Our async implementation is using the well-known library libuv as the backend. libuv is a C library, it’s not aware of our GC and vice versa. As you may already know, our GC is using a binary stackmap generated by the compiler to crawl the stack with sp register during collection. The stackmap has information about all pointers’ offset in the function frame and the function frame’s size. However, the stackmap is generated at compile time which means it’s not aware of the frame information of the ffi functions. In most cases it doesn’t matter because ffi calls are mostly leaf functions, we can just ignore them during GC. But in the case of libuv, we sometimes need to pass a callback function to libuv which will be called later. When the callback is called, the stack is like:
----
caller frame
----
libuv frame
----
callback frame
If the callback frame triggers a GC, the GC will not be able to unwind through the libuv frame because it doesn’t have the stackmap to do so. This will cause the GC to miss some pointers and thus cause undefined behavior.

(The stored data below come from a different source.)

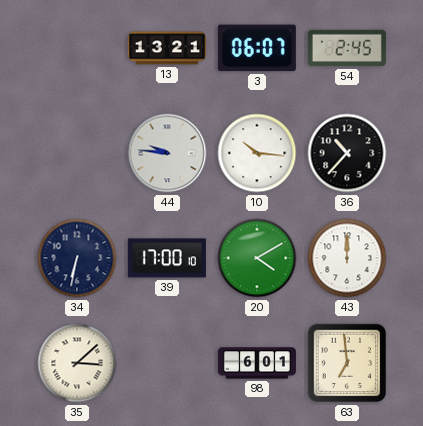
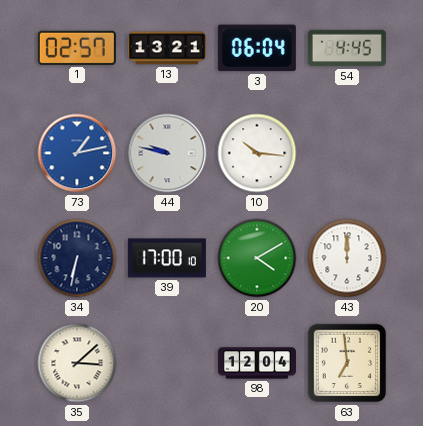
1: none -> 02:57
3: 06:07 -> 06:04
54: 2:45 -> 4:45
73: none -> 1:13
44: 9:46 -> 9:47
36: 10:37 -> none
98: 6:01 -> 12:04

Solution: Pinning and Keepalive
To solve this problem, we introduce two new concepts: pinning and keepalive.
Pinning is a mechanism to tell the GC that a certain object should not be moved. We can pin an object by calling pin function on it.
Keepalive is a mechanism to tell the GC that a certain object should not be collected, even if it’s not reachable from the root. We can keep an object alive by calling keepalive function on it.
With these two mechanisms, we can make sure the GC behaves correctly by following rule:
- Pin and keepalive all objects that are directly referenced by the libuv data.
In libuv we usually pass our custom data to the callbacks by associating it with the corresponding libuv handle. In such condition it is reference directly by libuv handle, so we should just pin and keepalive them.
/// # uv_handle_set_data
///
/// This function is used to set the data of the handle.
/// The function will remove the previous data from the GC,
/// tag the new data as pinned, and keep it alive.
///
/// It is intended to be used with the `get_data_for_handle` function,
/// which will undo the pinning and keep-alive when the data is retrieved.
///
/// ## Safety
///
/// This function should be used in pair with the `get_data_for_handle` function.
/// Both functions should be called in the same thread.
pub fn set_data_for_handle<H|T> (handle:*H, data:*T) void {
// try rm previous live data
let v = unsafe_cast<()>(handle);
let re;re = uv_handle_get_data(v);
gc::rm_alive_pinned(re);
gc::pin(data);
gc::keep_alive_pinned(data);
uv_handle_set_data(unsafe_cast<()>(handle), unsafe_cast<()>(data));
return;
}
Also, any libuv handle that is allocated by our GC should be pinned before it’s passed to libuv ffi functions.
pub fn new_uv_async_t() *uv_async_t {
let re = gc::malloc_pinned(uv_handle_size(UV_ASYNC) as i64);
return unsafe_cast<uv_async_t>(re);
}
Some may argue that if the libuv handle itself is alloced and managed by the GC, is it necessary to pin and keepalive the data associated with it?
The answer is yes, because we are allocating the handle as an atomic object, which means the GC has no knowledge of the internal structure of the handle,
making it impossible to update the pointers inside the handle when it’s moved.